→ REQUIRED WORK:
Verbatim copy, images excluded: write out each record shown below.

DATA UNDER STUDY Block Start

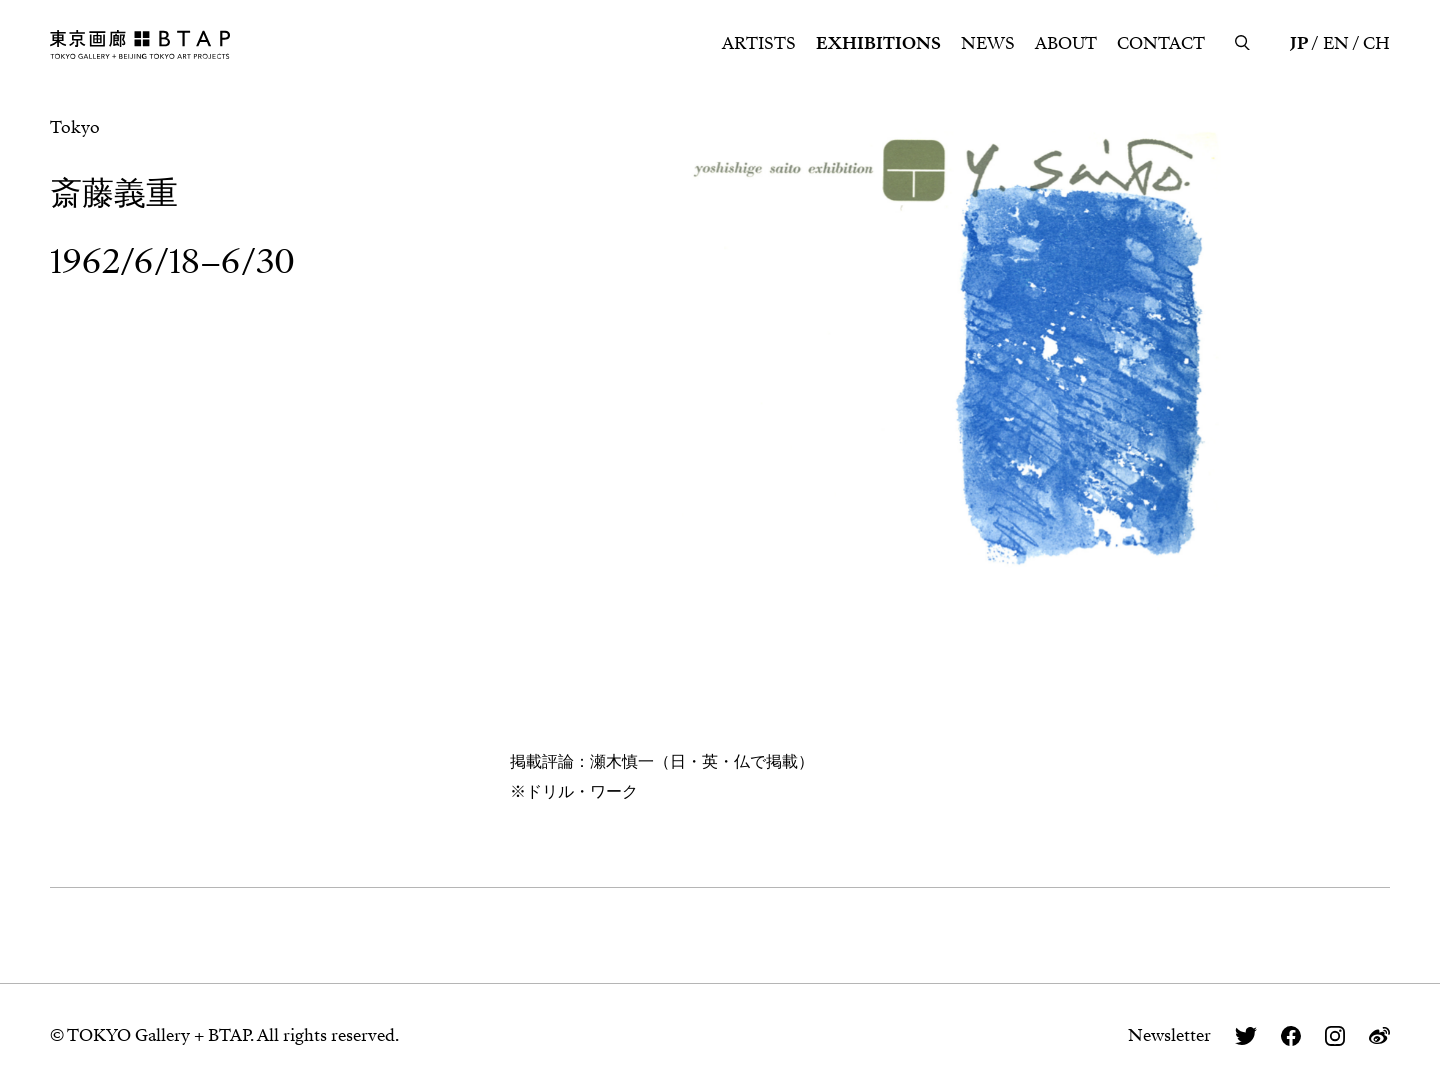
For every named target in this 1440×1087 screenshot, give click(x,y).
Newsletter (1169, 1035)
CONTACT (1161, 43)
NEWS (988, 43)
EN (1336, 43)
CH (1376, 43)
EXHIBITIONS (878, 43)
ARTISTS (759, 43)
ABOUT (1066, 43)
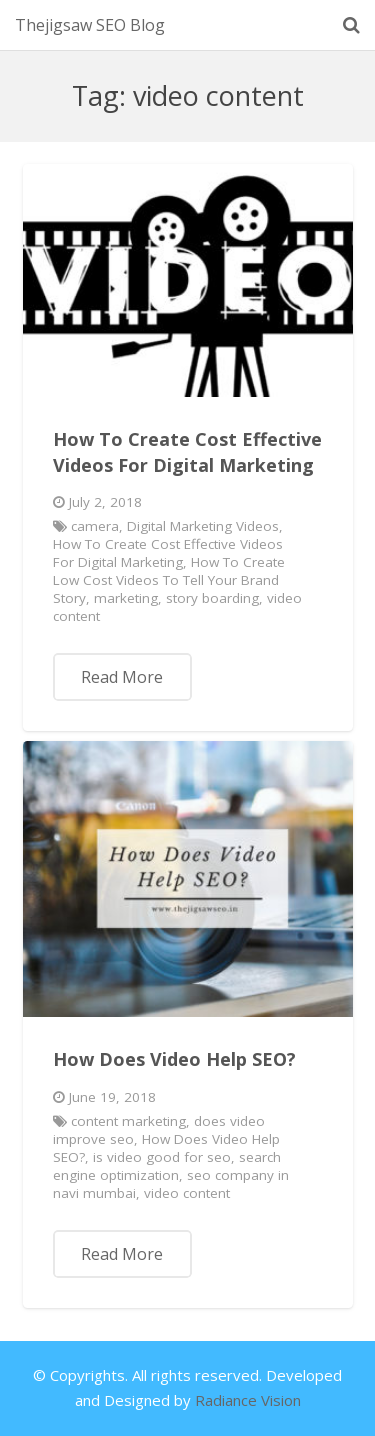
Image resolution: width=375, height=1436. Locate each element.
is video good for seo (162, 1157)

DATA UNDER STUDY Block End

→ YOUR SOLUTION:
For every named target in this 1440×1087 screenshot, give click(x,y).
Newsletter (1169, 1035)
CONTACT (1161, 43)
NEWS (988, 43)
EN (1336, 43)
CH (1376, 43)
EXHIBITIONS (878, 43)
ARTISTS (759, 43)
ABOUT (1066, 43)
Image resolution: width=375, height=1436. Locate each element.
is video good for seo (162, 1157)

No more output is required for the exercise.